• _Problem requirements_: In the records below, find the line with "Mask pulmonary artery." and repeat it and every line after it, exactly, without any pictures.

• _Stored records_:

++++++

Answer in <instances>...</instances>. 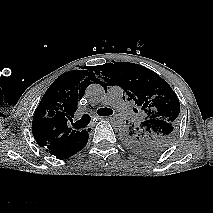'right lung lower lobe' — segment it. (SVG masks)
Masks as SVG:
<instances>
[{
	"instance_id": "1",
	"label": "right lung lower lobe",
	"mask_w": 213,
	"mask_h": 213,
	"mask_svg": "<svg viewBox=\"0 0 213 213\" xmlns=\"http://www.w3.org/2000/svg\"><path fill=\"white\" fill-rule=\"evenodd\" d=\"M88 137V132L83 130L80 135L72 142L68 143L65 146L49 150L48 152L58 159H65L71 157L86 146L88 142Z\"/></svg>"
}]
</instances>
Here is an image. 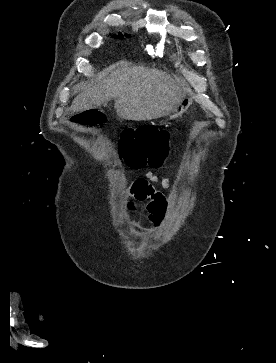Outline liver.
Masks as SVG:
<instances>
[{"label": "liver", "mask_w": 276, "mask_h": 363, "mask_svg": "<svg viewBox=\"0 0 276 363\" xmlns=\"http://www.w3.org/2000/svg\"><path fill=\"white\" fill-rule=\"evenodd\" d=\"M183 97L180 86L165 72L121 64L97 85H83L71 110L97 108L116 99L115 109L121 119L151 120L170 113Z\"/></svg>", "instance_id": "obj_1"}]
</instances>
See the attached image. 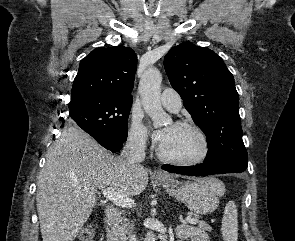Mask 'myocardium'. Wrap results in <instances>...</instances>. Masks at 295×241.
<instances>
[{
	"label": "myocardium",
	"mask_w": 295,
	"mask_h": 241,
	"mask_svg": "<svg viewBox=\"0 0 295 241\" xmlns=\"http://www.w3.org/2000/svg\"><path fill=\"white\" fill-rule=\"evenodd\" d=\"M174 126L193 130L201 142V152L195 158L182 160L167 156L164 154L160 146L157 151L158 157L166 163L183 167L196 166L205 162L211 153V143L206 132L199 125L190 121H178Z\"/></svg>",
	"instance_id": "obj_1"
}]
</instances>
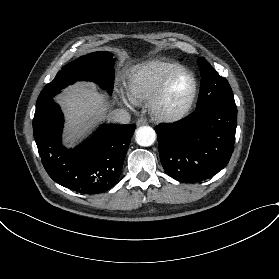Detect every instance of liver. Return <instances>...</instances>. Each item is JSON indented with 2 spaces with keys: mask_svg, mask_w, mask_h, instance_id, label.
<instances>
[{
  "mask_svg": "<svg viewBox=\"0 0 279 279\" xmlns=\"http://www.w3.org/2000/svg\"><path fill=\"white\" fill-rule=\"evenodd\" d=\"M54 100L65 114L63 143L67 148L73 147L92 128L109 118L110 104L92 82H77L65 88Z\"/></svg>",
  "mask_w": 279,
  "mask_h": 279,
  "instance_id": "6515ba94",
  "label": "liver"
}]
</instances>
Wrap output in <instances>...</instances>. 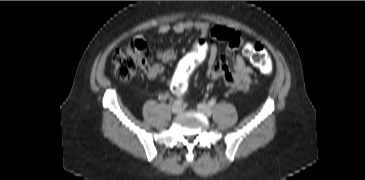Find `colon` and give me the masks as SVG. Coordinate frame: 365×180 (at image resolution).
<instances>
[{"label":"colon","mask_w":365,"mask_h":180,"mask_svg":"<svg viewBox=\"0 0 365 180\" xmlns=\"http://www.w3.org/2000/svg\"><path fill=\"white\" fill-rule=\"evenodd\" d=\"M242 51L262 74L269 76L272 73L273 65L270 55L262 45L247 43ZM148 56L147 46L142 40L131 41L116 49L112 55L114 76L120 81L132 79L139 68L148 64ZM172 89L178 95L186 91L187 83L184 74L173 83Z\"/></svg>","instance_id":"colon-1"}]
</instances>
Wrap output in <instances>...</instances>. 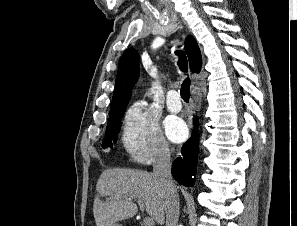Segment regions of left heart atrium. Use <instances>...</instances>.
I'll use <instances>...</instances> for the list:
<instances>
[{
    "label": "left heart atrium",
    "mask_w": 297,
    "mask_h": 226,
    "mask_svg": "<svg viewBox=\"0 0 297 226\" xmlns=\"http://www.w3.org/2000/svg\"><path fill=\"white\" fill-rule=\"evenodd\" d=\"M167 136L174 142L183 141L188 134L186 124L176 116H169L164 123Z\"/></svg>",
    "instance_id": "obj_1"
}]
</instances>
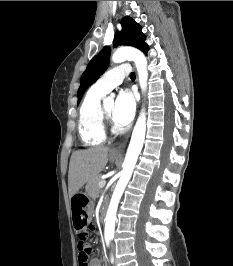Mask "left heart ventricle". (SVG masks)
<instances>
[{
  "label": "left heart ventricle",
  "instance_id": "1",
  "mask_svg": "<svg viewBox=\"0 0 233 266\" xmlns=\"http://www.w3.org/2000/svg\"><path fill=\"white\" fill-rule=\"evenodd\" d=\"M105 110L108 113L110 117L113 116L114 108H115V102L114 101H107L104 104Z\"/></svg>",
  "mask_w": 233,
  "mask_h": 266
}]
</instances>
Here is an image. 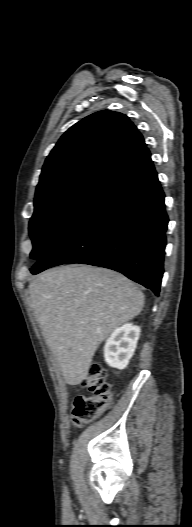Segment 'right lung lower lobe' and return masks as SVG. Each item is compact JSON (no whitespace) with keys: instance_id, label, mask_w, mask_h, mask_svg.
I'll use <instances>...</instances> for the list:
<instances>
[{"instance_id":"1","label":"right lung lower lobe","mask_w":192,"mask_h":527,"mask_svg":"<svg viewBox=\"0 0 192 527\" xmlns=\"http://www.w3.org/2000/svg\"><path fill=\"white\" fill-rule=\"evenodd\" d=\"M167 224L164 193L146 148L107 181L30 271L37 274L67 263L100 266L123 273L158 296Z\"/></svg>"}]
</instances>
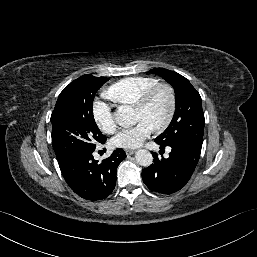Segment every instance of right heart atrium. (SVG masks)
<instances>
[{"instance_id": "d8ad5b80", "label": "right heart atrium", "mask_w": 257, "mask_h": 257, "mask_svg": "<svg viewBox=\"0 0 257 257\" xmlns=\"http://www.w3.org/2000/svg\"><path fill=\"white\" fill-rule=\"evenodd\" d=\"M95 109L93 113V118L98 128L103 133H106V134L113 133L116 128L113 115L110 112L106 111L107 112L106 115L102 117Z\"/></svg>"}]
</instances>
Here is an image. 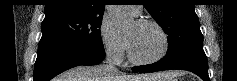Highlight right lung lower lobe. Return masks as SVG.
I'll return each mask as SVG.
<instances>
[{"instance_id":"98d812e1","label":"right lung lower lobe","mask_w":237,"mask_h":81,"mask_svg":"<svg viewBox=\"0 0 237 81\" xmlns=\"http://www.w3.org/2000/svg\"><path fill=\"white\" fill-rule=\"evenodd\" d=\"M102 45H76L57 41H40L34 66V81H49L61 72L79 65H96L103 61Z\"/></svg>"}]
</instances>
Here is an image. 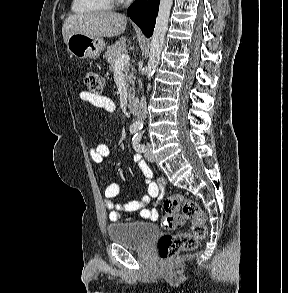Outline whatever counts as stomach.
<instances>
[{
  "label": "stomach",
  "mask_w": 288,
  "mask_h": 293,
  "mask_svg": "<svg viewBox=\"0 0 288 293\" xmlns=\"http://www.w3.org/2000/svg\"><path fill=\"white\" fill-rule=\"evenodd\" d=\"M66 45L68 52L78 59H97L104 50L105 41L101 37L73 33L69 36Z\"/></svg>",
  "instance_id": "obj_1"
}]
</instances>
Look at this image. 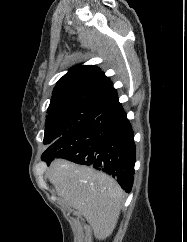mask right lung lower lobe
Listing matches in <instances>:
<instances>
[{"label":"right lung lower lobe","mask_w":187,"mask_h":242,"mask_svg":"<svg viewBox=\"0 0 187 242\" xmlns=\"http://www.w3.org/2000/svg\"><path fill=\"white\" fill-rule=\"evenodd\" d=\"M135 157L133 130L119 101L57 139L42 154L48 164L54 158H65L92 165L115 178L128 193L133 185Z\"/></svg>","instance_id":"1"}]
</instances>
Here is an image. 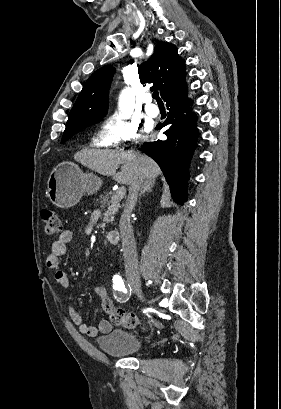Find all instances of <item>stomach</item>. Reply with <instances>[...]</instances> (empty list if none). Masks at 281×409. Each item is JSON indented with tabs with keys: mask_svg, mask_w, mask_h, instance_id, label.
Here are the masks:
<instances>
[{
	"mask_svg": "<svg viewBox=\"0 0 281 409\" xmlns=\"http://www.w3.org/2000/svg\"><path fill=\"white\" fill-rule=\"evenodd\" d=\"M101 178L92 172H83L75 162H59L47 180V194L53 205L59 209L74 207L83 194L97 192Z\"/></svg>",
	"mask_w": 281,
	"mask_h": 409,
	"instance_id": "obj_1",
	"label": "stomach"
}]
</instances>
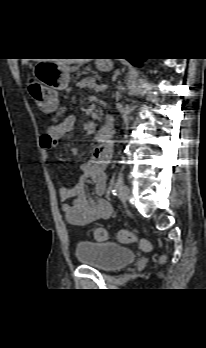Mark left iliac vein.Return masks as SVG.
<instances>
[{
  "mask_svg": "<svg viewBox=\"0 0 206 348\" xmlns=\"http://www.w3.org/2000/svg\"><path fill=\"white\" fill-rule=\"evenodd\" d=\"M118 197L119 199L122 201V202H126L129 197H130V189L127 185H123L119 194H118Z\"/></svg>",
  "mask_w": 206,
  "mask_h": 348,
  "instance_id": "left-iliac-vein-1",
  "label": "left iliac vein"
}]
</instances>
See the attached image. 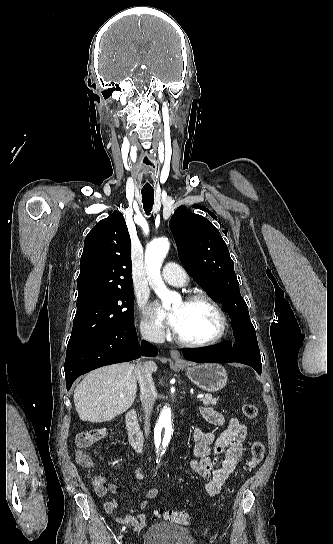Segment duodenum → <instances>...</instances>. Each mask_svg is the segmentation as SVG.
I'll use <instances>...</instances> for the list:
<instances>
[{"mask_svg": "<svg viewBox=\"0 0 333 544\" xmlns=\"http://www.w3.org/2000/svg\"><path fill=\"white\" fill-rule=\"evenodd\" d=\"M126 428L131 446L137 452H142L144 449V436L140 429L135 410H130L126 414Z\"/></svg>", "mask_w": 333, "mask_h": 544, "instance_id": "410a0bca", "label": "duodenum"}]
</instances>
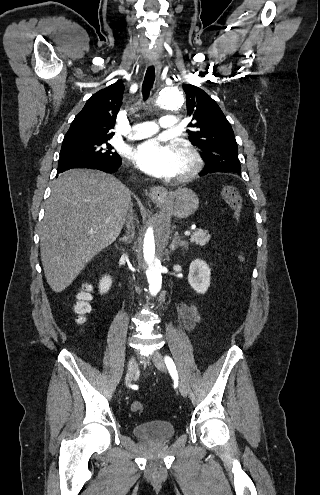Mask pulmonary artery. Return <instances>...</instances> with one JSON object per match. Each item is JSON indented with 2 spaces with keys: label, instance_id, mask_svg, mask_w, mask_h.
Returning <instances> with one entry per match:
<instances>
[{
  "label": "pulmonary artery",
  "instance_id": "1",
  "mask_svg": "<svg viewBox=\"0 0 320 495\" xmlns=\"http://www.w3.org/2000/svg\"><path fill=\"white\" fill-rule=\"evenodd\" d=\"M159 127L168 131H173L177 127V120L174 116L166 115L159 119V126L150 121L137 123L133 125L129 138L142 139L150 137L158 131Z\"/></svg>",
  "mask_w": 320,
  "mask_h": 495
}]
</instances>
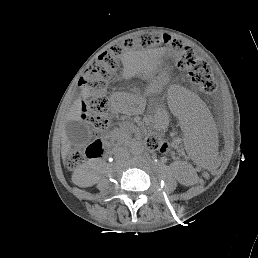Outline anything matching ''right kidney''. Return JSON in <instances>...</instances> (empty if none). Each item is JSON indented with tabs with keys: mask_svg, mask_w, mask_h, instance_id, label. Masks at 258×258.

++++++

• _Response to the task_:
Mask pulmonary artery. Return <instances>...</instances> with one JSON object per match. Each item is JSON indented with 2 spaces with keys: label, instance_id, mask_svg, mask_w, mask_h.
Returning <instances> with one entry per match:
<instances>
[{
  "label": "pulmonary artery",
  "instance_id": "1",
  "mask_svg": "<svg viewBox=\"0 0 320 495\" xmlns=\"http://www.w3.org/2000/svg\"><path fill=\"white\" fill-rule=\"evenodd\" d=\"M159 127L168 131H173L177 127V120L174 116L166 115L159 119V126L150 121L137 123L133 125L129 138L142 139L150 137L158 131Z\"/></svg>",
  "mask_w": 320,
  "mask_h": 495
}]
</instances>
Outline anything matching ''right kidney''. Return JSON in <instances>...</instances> (empty if none). Each item is JSON indented with tabs with keys: mask_svg, mask_w, mask_h, instance_id, label. Masks at 258×258.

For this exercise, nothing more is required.